Scientists are believed to have recognized a number of proteins whose activation may allow them to differentiate between cancer and normal cells with approximately 97 percent accuracy. Scientists from Boston University School of Medicine (BUSM) and the Boston University Biomedical Engineering Department put forth these findings.
They have developed a novel computational strategy to investigate this data. Additionally, they seemed to have particularly identified key biological pathways i.e. molecular circuits that are active in cancer and ‘dormant’ in normal cells. Moreover, the study will eventually result in the development of drugs specifically designed to inhibit these proteins.
According to the study authors, there appear to be various features that make cancer cells different from normal cells. Also, they seem to look different histologically, they proliferate and divide at different rates. Moreover, they appear to be immortal in contrast to normal cells and are less communicative with their neighbor cells. In addition, they are observed to have been more ‘selfish’ in refusing to commit suicide i.e. programmed cell death which normal cells do when their genomes become unstable.

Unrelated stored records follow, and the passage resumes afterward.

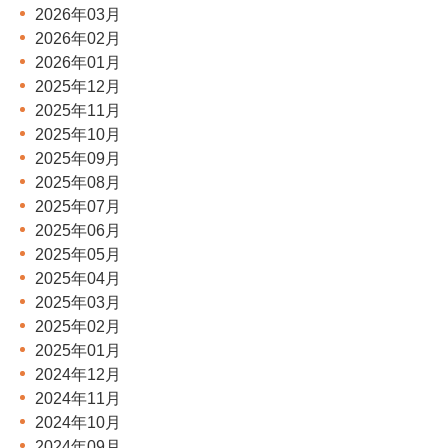
2026年03月
2026年02月
2026年01月
2025年12月
2025年11月
2025年10月
2025年09月
2025年08月
2025年07月
2025年06月
2025年05月
2025年04月
2025年03月
2025年02月
2025年01月
2024年12月
2024年11月
2024年10月
2024年09月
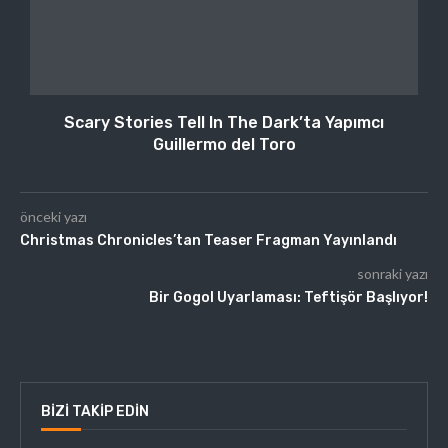
Scary Stories Tell In The Dark’ta Yapımcı
Guillermo del Toro
önceki yazı
Christmas Chronicles’tan Teaser Fragman Yayınlandı
sonraki yazı
Bir Gogol Uyarlaması: Teftişör Başlıyor!
BIZI TAKIP EDIN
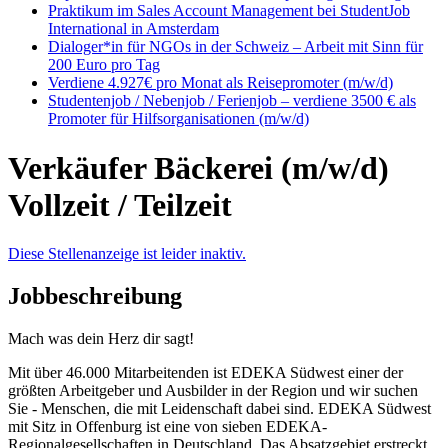
Praktikum im Sales Account Management bei StudentJob
International in Amsterdam
Dialoger*in für NGOs in der Schweiz – Arbeit mit Sinn für
200 Euro pro Tag
Verdiene 4.927€ pro Monat als Reisepromoter (m/w/d)
Studentenjob / Nebenjob / Ferienjob – verdiene 3500 € als
Promoter für Hilfsorganisationen (m/w/d)
Verkäufer Bäckerei (m/w/d)
Vollzeit / Teilzeit
Diese Stellenanzeige ist leider inaktiv.
Jobbeschreibung
Mach was dein Herz dir sagt!
Mit über 46.000 Mitarbeitenden ist EDEKA Südwest einer der
größten Arbeitgeber und Ausbilder in der Region und wir suchen
Sie - Menschen, die mit Leidenschaft dabei sind. EDEKA Südwest
mit Sitz in Offenburg ist eine von sieben EDEKA-
Regionalgesellschaften in Deutschland. Das Absatzgebiet erstreckt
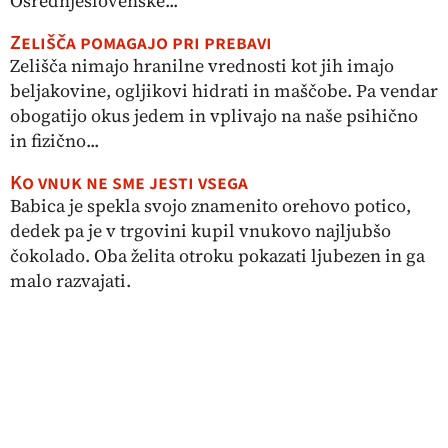
Osrednjeslovenske...
Zelišča pomagajo pri prebavi
Zelišča nimajo hranilne vrednosti kot jih imajo
beljakovine, ogljikovi hidrati in maščobe. Pa vendar
obogatijo okus jedem in vplivajo na naše psihično
in fizično...
Ko vnuk ne sme jesti vsega
Babica je spekla svojo znamenito orehovo potico,
dedek pa je v trgovini kupil vnukovo najljubšo
čokolado. Oba želita otroku pokazati ljubezen in ga
malo razvajati.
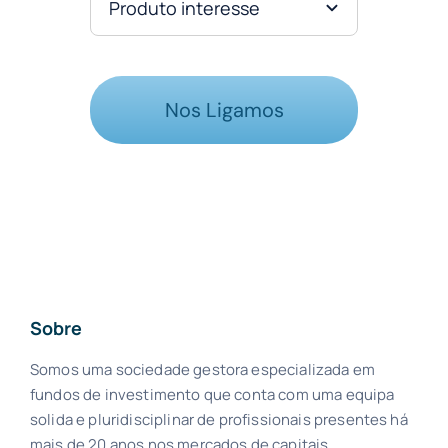
Nos Ligamos
Sobre
Somos uma sociedade gestora especializada em
fundos de investimento que conta com uma equipa
solida e pluridisciplinar de profissionais presentes há
mais de 20 anos nos mercados de capitais.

Much of the cellular machinery involved with these biological processes is known to be controlled by a command control and communication system called signal transduction. Signal transduction apparently is in large part controlled by a process called phosphorylation. When a protein is phosphorylated it could either become active or repressed depending on its special function.
“Therefore, identifying the phosphorylation status of proteins in cancer cells versus normal cells provides us with a unique ability to understand and perhaps intervene with the command and control center of cancer cells. Drugs are most effective on cancers when they attack the proteins that are activated,” says co-senior author Simon Kasif, PhD, who is the co-director of the Center of Advanced Genomic Technology and a professor in the department of biomedical engineering at BU.
Though cancers are extremely heterogeneous in their make-up, the authors were of the opinion that a drug that would target this collection of proteins may perhaps be an effective treatment for most lung cancers.
“This is the first statistically validated phosphopeptide signature to diagnose any disease, much less cancer or lung cancer,” explains senior co-author Martin Steffen, MD, PhD, an assistant professor of pathology and laboratory medicine at BUSM, and director, Proteomics Core Facility at BUSM.
This study was noted to have been performed in collaboration with Cell Signaling Technology employing their Phosphoscan ‘test kit.’ At present, a follow-up study seems to be in progress at BU in order to identify which cancers respond or not respond to existing cancer drugs based on the results of this test.
The findings of the study have been published in the journal, PLoS ONE.